## EXERCISE GOAL:
The answer should be the records below, word for word, with every image left out.

[Start of section]

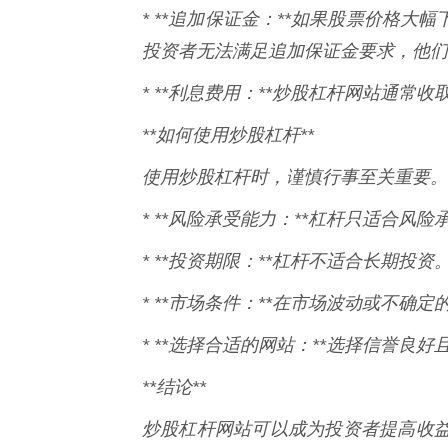
* **追加保证金：**如果股票价格
投资者无法满足追加保证金要求，他们
* **利息费用：**炒股杠杆网站通常
**如何使用炒股杠杆**
使用炒股杠杆时，谨慎行事至关重要。
* **风险承受能力：**杠杆只适合风
* **投资期限：**杠杆不适合长期投资
* **市场条件：**在市场波动或不确
* **选择合适的网站：**选择信誉
**结论**
炒股杠杆网站可以成为投资者提高收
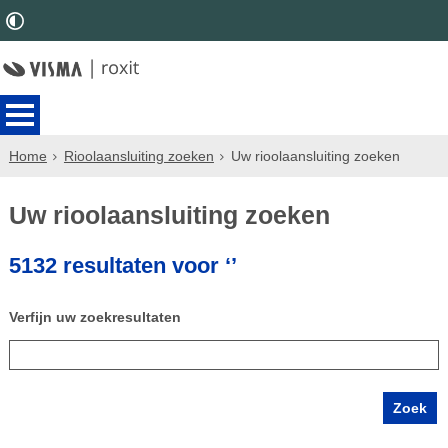
Home
Rioolaansluiting zoeken
Uw rioolaansluiting zoeken
Uw rioolaansluiting zoeken
5132 resultaten voor ‘’
Verfijn uw zoekresultaten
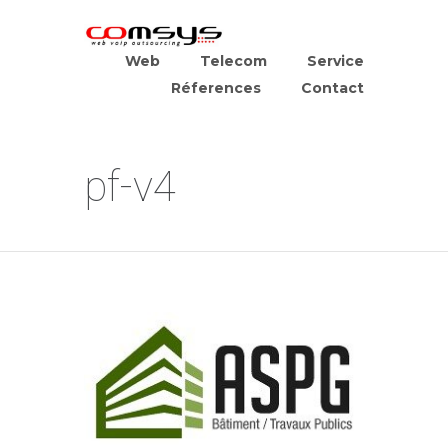
Web
Telecom
Service
Réferences
Contact
pf-v4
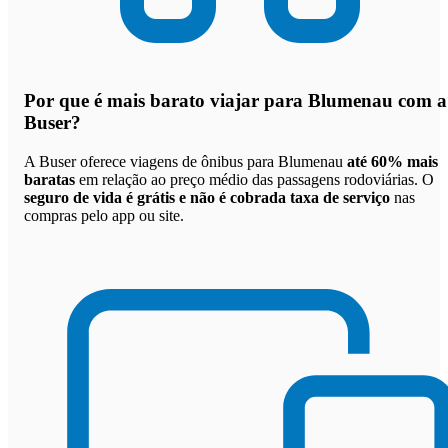
Por que
é mais barato viajar para Blumenau com a
Buser
?
A Buser oferece viagens de ônibus para Blumenau
até 60% mais
baratas
em relação ao preço médio das passagens rodoviárias. O
seguro de vida é grátis e não é cobrada taxa de serviço
nas
compras pelo app ou site.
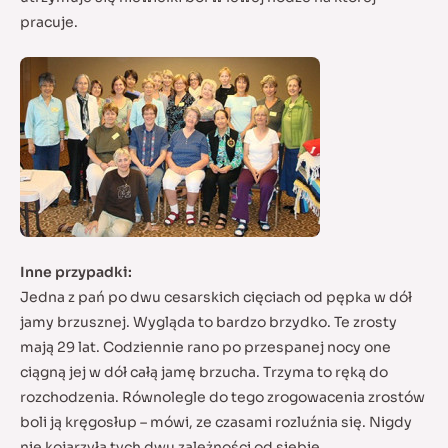
pracuje.
Inne przypadki:
Jedna z pań po dwu cesarskich cięciach od pępka w dół
jamy brzusznej. Wygląda to bardzo brzydko. Te zrosty
mają 29 lat. Codziennie rano po przespanej nocy one
ciągną jej w dół całą jamę brzucha. Trzyma to ręką do
rozchodzenia. Równolegle do tego zrogowacenia zrostów
boli ją kręgosłup – mówi, ze czasami rozluźnia się. Nigdy
nie kojarzyła tych dwu zależności od siebie.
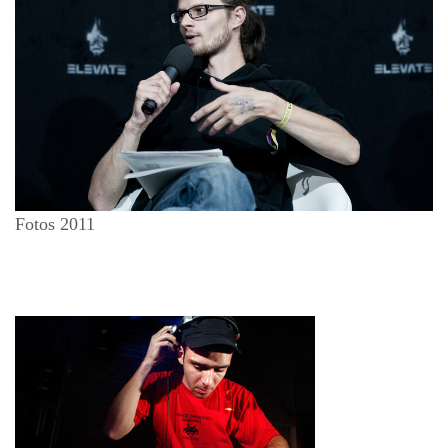
Fotos 2011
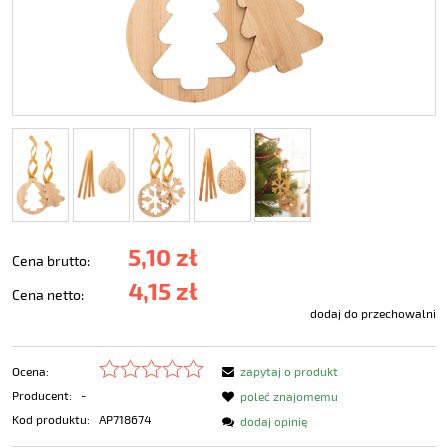
5,10 zł
Cena brutto:
4,15 zł
Cena netto:
dodaj do przechowalni
Ocena:
zapytaj o produkt
Producent:
-
poleć znajomemu
Kod produktu:
AP718674
dodaj opinię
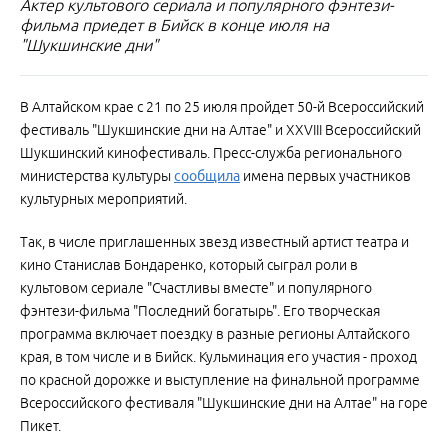
Актер культового сериала и популярного фэнтези-
фильма приедет в Бийск в конце июля на
"Шукшинские дни"
В Алтайском крае с 21 по 25 июля пройдет 50-й Всероссийский
фестиваль "Шукшинские дни на Алтае" и XXVIII Всероссийский
Шукшинский кинофестиваль. Пресс-служба регионального
министерства культуры
сообщила
имена первых участников
культурных мероприятий.
Так, в числе приглашенных звезд известный артист театра и
кино Станислав Бондаренко, который сыграл роли в
культовом сериале "Счастливы вместе" и популярного
фэнтези-фильма "Последний богатырь". Его творческая
программа включает поездку в разные регионы Алтайского
края, в том числе и в Бийск. Кульминация его участия - проход
по красной дорожке и выступление на финальной программе
Всероссийского фестиваля "Шукшинские дни на Алтае" на горе
Пикет.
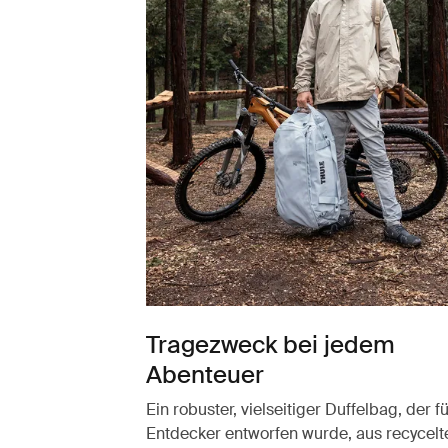
Tragezweck bei jedem
Abenteuer
Ein robuster, vielseitiger Duffelbag, der fü
Entdecker entworfen wurde, aus recycelt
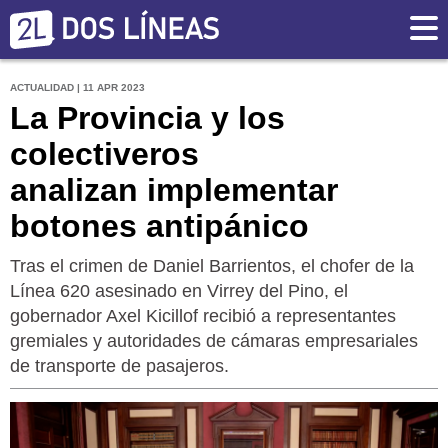
ACTUALIDAD | 11 APR 2023
La Provincia y los
colectiveros
analizan implementar
botones antipánico
Tras el crimen de Daniel Barrientos, el chofer de la
Línea 620 asesinado en Virrey del Pino, el
gobernador Axel Kicillof recibió a representantes
gremiales y autoridades de cámaras empresariales
de transporte de pasajeros.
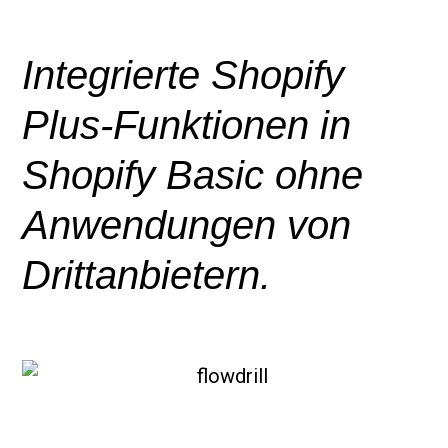
Integrierte Shopify
Plus-Funktionen in
Shopify Basic ohne
Anwendungen von
Drittanbietern.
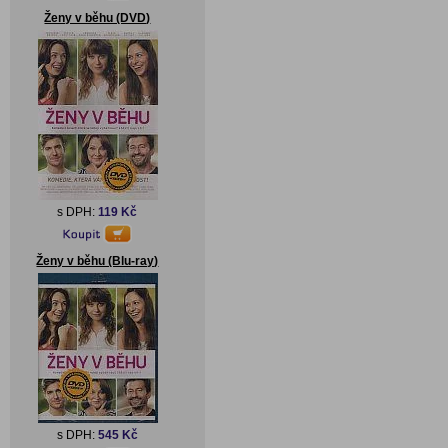
Ženy v běhu (DVD)
s DPH:
119 Kč
Ženy v běhu (Blu-ray)
s DPH:
545 Kč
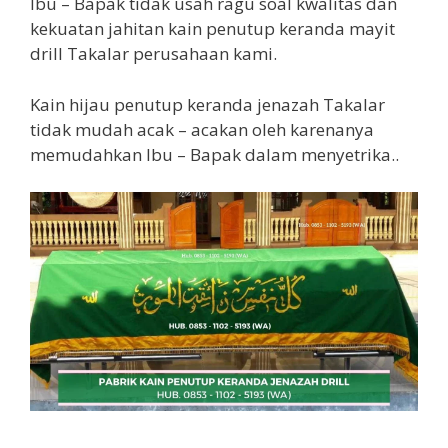
Ibu – Bapak tidak usah ragu soal kwalitas dan
kekuatan jahitan kain penutup keranda mayit
drill Takalar perusahaan kami.
Kain hijau penutup keranda jenazah Takalar
tidak mudah acak – acakan oleh karenanya
memudahkan Ibu – Bapak dalam menyetrika..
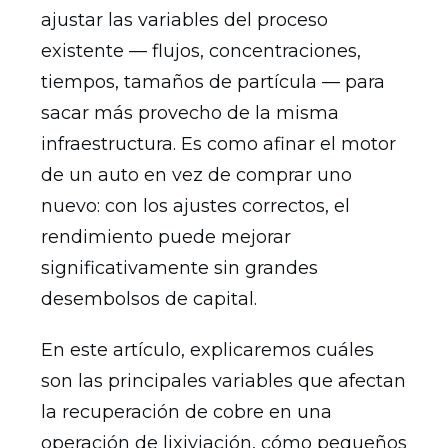
ajustar las variables del proceso
existente — flujos, concentraciones,
tiempos, tamaños de partícula — para
sacar más provecho de la misma
infraestructura. Es como afinar el motor
de un auto en vez de comprar uno
nuevo: con los ajustes correctos, el
rendimiento puede mejorar
significativamente sin grandes
desembolsos de capital.
En este artículo, explicaremos cuáles
son las principales variables que afectan
la recuperación de cobre en una
operación de lixiviación, cómo pequeños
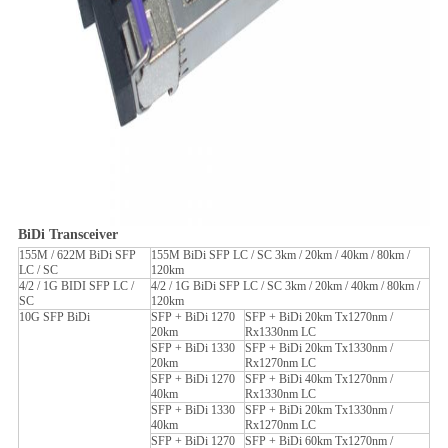
BiDi Transceiver
155M / 622M BiDi SFP
155M BiDi SFP LC / SC 3km / 20km / 40km / 80km /
LC / SC
120km
4/2 / 1G BIDI SFP LC /
4/2 / 1G BiDi SFP LC / SC 3km / 20km / 40km / 80km /
SC
120km
10G SFP BiDi
SFP + BiDi 1270
SFP + BiDi 20km Tx1270nm /
20km
Rx1330nm LC
SFP + BiDi 1330
SFP + BiDi 20km Tx1330nm /
20km
Rx1270nm LC
SFP + BiDi 1270
SFP + BiDi 40km Tx1270nm /
40km
Rx1330nm LC
SFP + BiDi 1330
SFP + BiDi 20km Tx1330nm /
40km
Rx1270nm LC
SFP + BiDi 1270
SFP + BiDi 60km Tx1270nm /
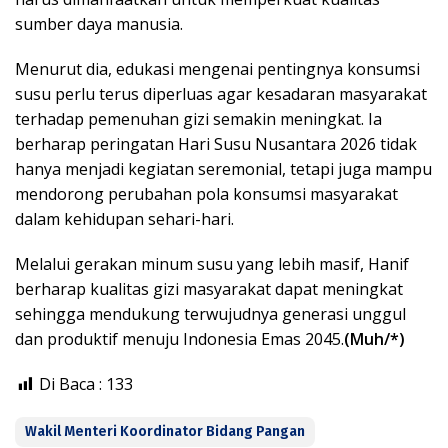
sumber daya manusia.
Menurut dia, edukasi mengenai pentingnya konsumsi
susu perlu terus diperluas agar kesadaran masyarakat
terhadap pemenuhan gizi semakin meningkat. Ia
berharap peringatan Hari Susu Nusantara 2026 tidak
hanya menjadi kegiatan seremonial, tetapi juga mampu
mendorong perubahan pola konsumsi masyarakat
dalam kehidupan sehari-hari.
Melalui gerakan minum susu yang lebih masif, Hanif
berharap kualitas gizi masyarakat dapat meningkat
sehingga mendukung terwujudnya generasi unggul
dan produktif menuju Indonesia Emas 2045.
(Muh/*)
Di Baca :
133
Wakil Menteri Koordinator Bidang Pangan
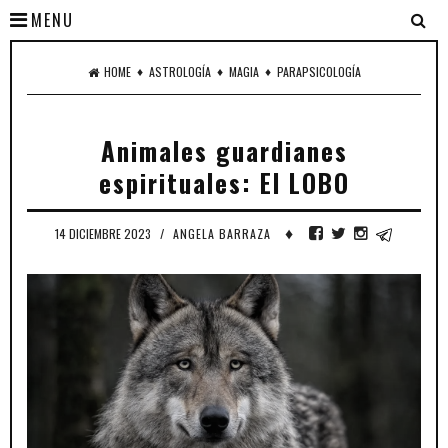
MENU
♦
♦
♦
HOME
ASTROLOGÍA
MAGIA
PARAPSICOLOGÍA
Animales guardianes
espirituales: El LOBO
♦
14 DICIEMBRE 2023
/
ANGELA BARRAZA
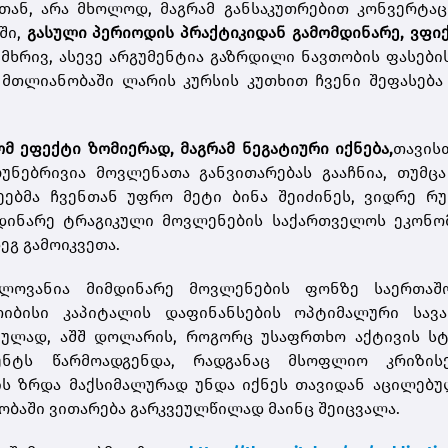
თან, არა მხოლოდ, მაგრამ განსაკუთრებით კონვერტა
ში,
გასული პერიოდის პრაქტიკიდან გამომდინარე, ვფ
 მხრივ, ასევე არგუმენტია გაზრდილი ნავთობის ფასები
მთლიანობაში ლარის კურსის კუთხით ჩვენი შეფასება
მ ეფექტი ზომიერად, მაგრამ ნეგატიური იქნება,
თავის
ბუნებრივია მოვლენათა განვითარებას გააჩნია, თუმც
ეებმა ჩვენთან უფრო მეტი ბინა შეიძინეს, ვიდრე რუ
მდინარე ტრაგიკული მოვლენების საქართველოს ეკონო
გ გამოიკვეთა.
ელოვანია მიმდინარე მოვლენების ფონზე საერთაშ
თიბისი კაპიტალის დაფინანსების ოპტიმალური სავ
იულად, აშშ დოლარის, როგორც უსაფრთხო აქტივის სტ
ენტს წარმოადგენდა, რადგანაც მსოფლიო კრიზისე
ს ზრდა მაქსიმალურად უნდა იქნეს თავიდან აცილებულ
ბაში ვითარება გარკვეულწილად მაინც შეიცვალა.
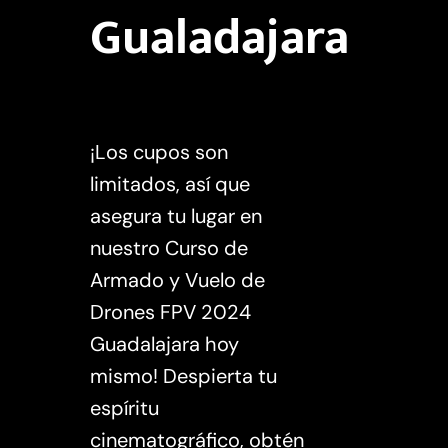
Gualadajara
¡Los cupos son
limitados, así que
asegura tu lugar en
nuestro Curso de
Armado y Vuelo de
Drones FPV 2024
Guadalajara hoy
mismo! Despierta tu
espíritu
cinematográfico, obtén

[End of section]

## SOLUTION TO THIS PROBLEM:
* **追加保证金：**如果股票价格
投资者无法满足追加保证金要求，他们
* **利息费用：**炒股杠杆网站通常
**如何使用炒股杠杆**
使用炒股杠杆时，谨慎行事至关重要。
* **风险承受能力：**杠杆只适合风
* **投资期限：**杠杆不适合长期投资
* **市场条件：**在市场波动或不确
* **选择合适的网站：**选择信誉
**结论**
炒股杠杆网站可以成为投资者提高收
Home
Rioolaansluiting zoeken
Uw rioolaansluiting zoeken
Uw rioolaansluiting zoeken
5132 resultaten voor ‘’
Verfijn uw zoekresultaten
Web
Telecom
Service
Réferences
Contact
pf-v4
Por que
é mais barato viajar para Blumenau com a
Buser
?
A Buser oferece viagens de ônibus para Blumenau
até 60% mais
baratas
em relação ao preço médio das passagens rodoviárias. O
seguro de vida é grátis e não é cobrada taxa de serviço
nas
compras pelo app ou site.
pracuje.
Inne przypadki:
Jedna z pań po dwu cesarskich cięciach od pępka w dół
jamy brzusznej. Wygląda to bardzo brzydko. Te zrosty
mają 29 lat. Codziennie rano po przespanej nocy one
ciągną jej w dół całą jamę brzucha. Trzyma to ręką do
rozchodzenia. Równolegle do tego zrogowacenia zrostów
boli ją kręgosłup – mówi, ze czasami rozluźnia się. Nigdy
nie kojarzyła tych dwu zależności od siebie.
Fotos 2011
5,10 zł
Cena brutto:
4,15 zł
Cena netto:
dodaj do przechowalni
Ocena:
zapytaj o produkt
Producent:
-
poleć znajomemu
Kod produktu:
AP718674
dodaj opinię
Актер культового сериала и популярного фэнтези-
фильма приедет в Бийск в конце июля на
"Шукшинские дни"
В Алтайском крае с 21 по 25 июля пройдет 50-й Всероссийский
фестиваль "Шукшинские дни на Алтае" и XXVIII Всероссийский
Шукшинский кинофестиваль. Пресс-служба регионального
министерства культуры
сообщила
имена первых участников
культурных мероприятий.
Так, в числе приглашенных звезд известный артист театра и
кино Станислав Бондаренко, который сыграл роли в
культовом сериале "Счастливы вместе" и популярного
фэнтези-фильма "Последний богатырь". Его творческая
программа включает поездку в разные регионы Алтайского
края, в том числе и в Бийск. Кульминация его участия - проход
по красной дорожке и выступление на финальной программе
Всероссийского фестиваля "Шукшинские дни на Алтае" на горе
Пикет.
Tragezweck bei jedem
Abenteuer
Ein robuster, vielseitiger Duffelbag, der fü
Entdecker entworfen wurde, aus recycelt
ACTUALIDAD | 11 APR 2023
La Provincia y los
colectiveros
analizan implementar
botones antipánico
Tras el crimen de Daniel Barrientos, el chofer de la
Línea 620 asesinado en Virrey del Pino, el
gobernador Axel Kicillof recibió a representantes
gremiales y autoridades de cámaras empresariales
de transporte de pasajeros.
Integrierte Shopify
Plus-Funktionen in
Shopify Basic ohne
Anwendungen von
Drittanbietern.
Ženy v běhu (DVD)
s DPH:
119 Kč
Ženy v běhu (Blu-ray)
s DPH:
545 Kč
Ibu – Bapak tidak usah ragu soal kwalitas dan
kekuatan jahitan kain penutup keranda mayit
drill Takalar perusahaan kami.
Kain hijau penutup keranda jenazah Takalar
tidak mudah acak – acakan oleh karenanya
memudahkan Ibu – Bapak dalam menyetrika..
ajustar las variables del proceso
existente — flujos, concentraciones,
tiempos, tamaños de partícula — para
sacar más provecho de la misma
infraestructura. Es como afinar el motor
de un auto en vez de comprar uno
nuevo: con los ajustes correctos, el
rendimiento puede mejorar
significativamente sin grandes
desembolsos de capital.
En este artículo, explicaremos cuáles
son las principales variables que afectan
la recuperación de cobre en una
operación de lixiviación, cómo pequeños
BiDi Transceiver
155M / 622M BiDi SFP
155M BiDi SFP LC / SC 3km / 20km / 40km / 80km /
LC / SC
120km
4/2 / 1G BIDI SFP LC /
4/2 / 1G BiDi SFP LC / SC 3km / 20km / 40km / 80km /
SC
120km
10G SFP BiDi
SFP + BiDi 1270
SFP + BiDi 20km Tx1270nm /
20km
Rx1330nm LC
SFP + BiDi 1330
SFP + BiDi 20km Tx1330nm /
20km
Rx1270nm LC
SFP + BiDi 1270
SFP + BiDi 40km Tx1270nm /
40km
Rx1330nm LC
SFP + BiDi 1330
SFP + BiDi 20km Tx1330nm /
40km
Rx1270nm LC
SFP + BiDi 1270
SFP + BiDi 60km Tx1270nm /
sumber daya manusia.
Menurut dia, edukasi mengenai pentingnya konsumsi
susu perlu terus diperluas agar kesadaran masyarakat
terhadap pemenuhan gizi semakin meningkat. Ia
berharap peringatan Hari Susu Nusantara 2026 tidak
hanya menjadi kegiatan seremonial, tetapi juga mampu
mendorong perubahan pola konsumsi masyarakat
dalam kehidupan sehari-hari.
Melalui gerakan minum susu yang lebih masif, Hanif
berharap kualitas gizi masyarakat dapat meningkat
sehingga mendukung terwujudnya generasi unggul
dan produktif menuju Indonesia Emas 2045.
(Muh/*)
Di Baca :
133
Wakil Menteri Koordinator Bidang Pangan
MENU
♦
♦
♦
HOME
ASTROLOGÍA
MAGIA
PARAPSICOLOGÍA
Animales guardianes
espirituales: El LOBO
♦
14 DICIEMBRE 2023
/
ANGELA BARRAZA
თან, არა მხოლოდ, მაგრამ განსაკუთრებით კონვერტა
ში,
გასული პერიოდის პრაქტიკიდან გამომდინარე, ვფ
 მხრივ, ასევე არგუმენტია გაზრდილი ნავთობის ფასები
მთლიანობაში ლარის კურსის კუთხით ჩვენი შეფასება
მ ეფექტი ზომიერად, მაგრამ ნეგატიური იქნება,
თავის
ბუნებრივია მოვლენათა განვითარებას გააჩნია, თუმც
ეებმა ჩვენთან უფრო მეტი ბინა შეიძინეს, ვიდრე რუ
მდინარე ტრაგიკული მოვლენების საქართველოს ეკონო
გ გამოიკვეთა.
ელოვანია მიმდინარე მოვლენების ფონზე საერთაშ
თიბისი კაპიტალის დაფინანსების ოპტიმალური სავ
იულად, აშშ დოლარის, როგორც უსაფრთხო აქტივის სტ
ენტს წარმოადგენდა, რადგანაც მსოფლიო კრიზისე
ს ზრდა მაქსიმალურად უნდა იქნეს თავიდან აცილებულ
ბაში ვითარება გარკვეულწილად მაინც შეიცვალა.
Gualadajara
¡Los cupos son
limitados, así que
asegura tu lugar en
nuestro Curso de
Armado y Vuelo de
Drones FPV 2024
Guadalajara hoy
mismo! Despierta tu
espíritu
cinematográfico, obtén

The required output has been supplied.